**About this task**. Restate each of the lines below word for word and drop every picture.

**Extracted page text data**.
#####

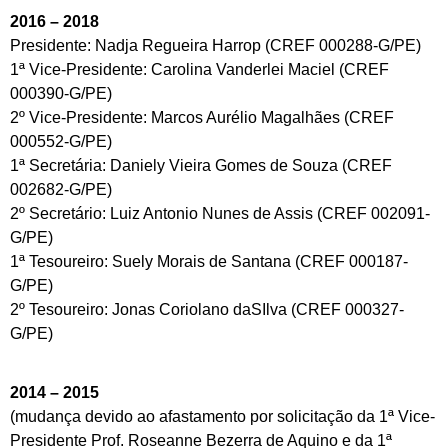
2016 – 2018
Presidente: Nadja Regueira Harrop (CREF 000288-G/PE)
1ª Vice-Presidente: Carolina Vanderlei Maciel (CREF
000390-G/PE)
2º Vice-Presidente: Marcos Aurélio Magalhães (CREF
000552-G/PE)
1ª Secretária: Daniely Vieira Gomes de Souza (CREF
002682-G/PE)
2º Secretário: Luiz Antonio Nunes de Assis (CREF 002091-
G/PE)
1ª Tesoureiro: Suely Morais de Santana (CREF 000187-
G/PE)
2º Tesoureiro: Jonas Coriolano daSIlva (CREF 000327-
G/PE)
2014 – 2015
(mudança devido ao afastamento por solicitação da 1ª Vice-
Presidente Prof. Roseanne Bezerra de Aquino e da 1ª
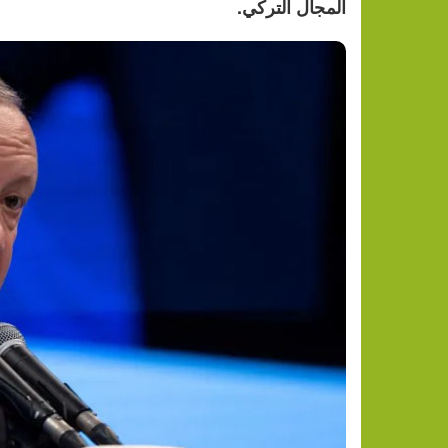
المجال التركي.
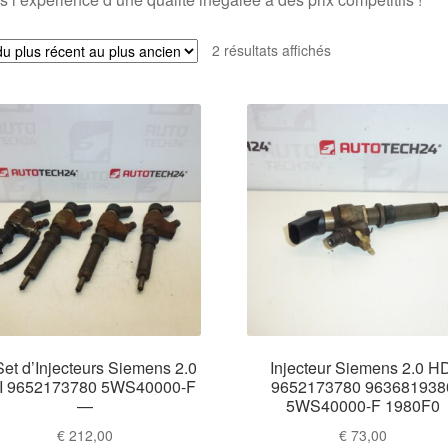
Trié
2 résultats affichés
du
plus
récent
au
plus
ancien
et d’Injecteurs Siemens 2.0
Injecteur Siemens 2.0 H
I 9652173780 5WS40000-F
9652173780 963681938
—
5WS40000-F 1980F0
€
212,00
€
73,00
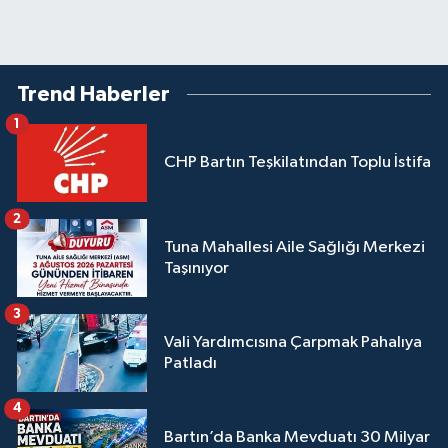
Trend Haberler
1
CHP Bartın Teşkilatından Toplu İstifa
2
Tuna Mahallesi Aile Sağlığı Merkezi
Taşınıyor
3
Vali Yardımcısına Çarpmak Pahalıya
Patladı
4
Bartın’da Banka Mevduatı 30 Milyar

#####

**Exercise solution**.
2016 – 2018
Presidente: Nadja Regueira Harrop (CREF 000288-G/PE)
1ª Vice-Presidente: Carolina Vanderlei Maciel (CREF
000390-G/PE)
2º Vice-Presidente: Marcos Aurélio Magalhães (CREF
000552-G/PE)
1ª Secretária: Daniely Vieira Gomes de Souza (CREF
002682-G/PE)
2º Secretário: Luiz Antonio Nunes de Assis (CREF 002091-
G/PE)
1ª Tesoureiro: Suely Morais de Santana (CREF 000187-
G/PE)
2º Tesoureiro: Jonas Coriolano daSIlva (CREF 000327-
G/PE)
2014 – 2015
(mudança devido ao afastamento por solicitação da 1ª Vice-
Presidente Prof. Roseanne Bezerra de Aquino e da 1ª
المجال التركي.
Trié
2 résultats affichés
du
plus
récent
au
plus
ancien
et d’Injecteurs Siemens 2.0
Injecteur Siemens 2.0 H
I 9652173780 5WS40000-F
9652173780 963681938
—
5WS40000-F 1980F0
€
212,00
€
73,00
Trend Haberler
1
CHP Bartın Teşkilatından Toplu İstifa
2
Tuna Mahallesi Aile Sağlığı Merkezi
Taşınıyor
3
Vali Yardımcısına Çarpmak Pahalıya
Patladı
4
Bartın’da Banka Mevduatı 30 Milyar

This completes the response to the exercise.